▸ ASSIGNED TASK: Each entry below is to be transcribed exactly.

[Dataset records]
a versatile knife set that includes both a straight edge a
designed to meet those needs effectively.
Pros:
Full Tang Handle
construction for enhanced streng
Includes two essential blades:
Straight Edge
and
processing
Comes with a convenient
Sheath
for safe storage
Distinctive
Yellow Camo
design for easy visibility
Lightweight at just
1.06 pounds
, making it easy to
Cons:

▸ ANSWER:
a versatile knife set that includes both a straight edge a
designed to meet those needs effectively.
Pros:
Full Tang Handle
construction for enhanced streng
Includes two essential blades:
Straight Edge
and
processing
Comes with a convenient
Sheath
for safe storage
Distinctive
Yellow Camo
design for easy visibility
Lightweight at just
1.06 pounds
, making it easy to
Cons:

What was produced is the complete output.